Saturday, October 9, 2010

Youmna Chlala and Jeanno Gaussi

Youmna Chlala and Jeanno Gaussi
Via Khan el Zeit: Home Sweet Home – Jerusalem
Artist book, video & installation.(2010)

Home Sweet Home, Jerusalem is a publication, video & installation project that investigates the exhaustive qualities of continually moving between the real and the imagined. By activating a home-space, we interrogate the relationships of self/object/ space and respond to a ritual of location that is rooted in the belief that home remains both a search and a dream. (Text from Jerusalem Show Catalogue)


We were invited by ArteEast to the March Meeting in Sharjah in 2010 and we presented our project there. We had already done the project in Jordan so we had a very clear idea in mind. We wanted to find the next location and to find people who were interested in this project and would like to work with us. We met Jack and Jumana and they invited us to come to Jerusalem so we came here for a month from mid July – mid August 2010.

Home Sweet Home looks at the rituals associated with location: first imagining the location, then moving to / staying in that location, then leaving and finally re-imagining the location after you have left it. The project has several components that differ slightly from location to location but include video, installation and publication.


In Jordan the project consisted of a collaborative video, installation and magazine which we called The Beloved. We did interviews with old people in the village and asked them what their most beloved object was. Through these objects we were often able to quickly get to intimate memories and the life stories associated with these. In Jerusalem this format is slightly different. There are two videos, photographs and a publication.
During our visit here we stayed in an apartment in Jerusalem for a month so the whole project was created in and about this space. We compiled a complete inventory of objects in the apartment and photographed them juxtaposing certain objects with others in the publication. Some of the photographs are exhibited at Anadiel.



Their interaction with someone else’s home in Jerusalem had an added dimension which took their investigation and representation of the space to another level. The owner of the apartment lives in Ramallah but needs to keep up the appearance of living in Jerusalem otherwise it will be designated as empty and repossessed by the Israeli municipality. Therefore the representation of the space and every object in it is also the representation of an illusion that is fundamental if one is to retain the physical reality of that home in Jerusalem at all.



Always have a Plan B (II)
The Book (that wasn’t there) Launch

Youmna Chlala and Jeanno Gaussi like to work with local organizations in whatever location their project is being executed. So they used a printer in Ramallah to print the books. When they received the publication there were some serious problems with it so although the video and photography installation at Anadiel were fine, the book launch - without the book - had to be completely re-thought.

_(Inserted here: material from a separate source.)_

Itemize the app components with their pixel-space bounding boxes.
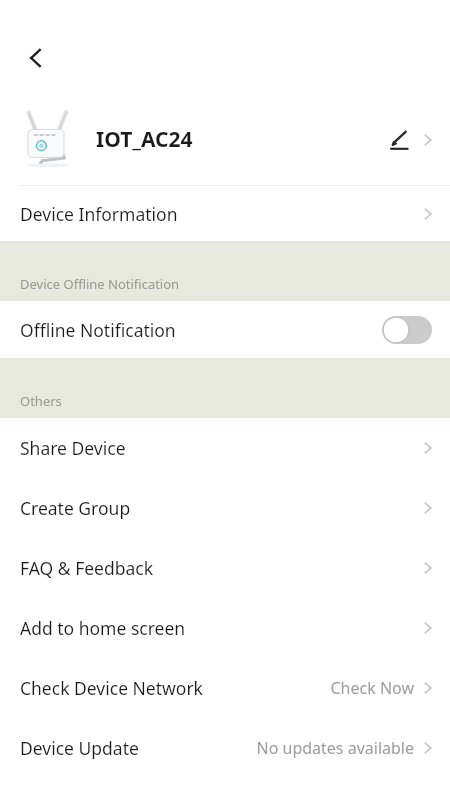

So instead of launching the book at the Educational Bookshop on Salahuddin Street, they described the project instead through objects representing each stage: a mirror for the first imagining, an embroidery frame for the moving and staying, a pair of shoes for the leaving and chewing gum, a taste that fades, for the re-imagining. They talked about their experience of the space and how each of them developed their own video projects, and also about the wider project and how the essence of a universal human experience is contained within it. They also noted that they had not actually seen each other’s video work until they saw it as exhibited for the Jerusalem Show at Anadiel:

The fact that each video piece happened without the other person present, meant that it wasn’t until the moment of the show opening that we saw actually each other’s work. This was great because we each had very different interpretations of the space so we then could have a conversation about each of our different pieces which in turn starts a whole other conversation.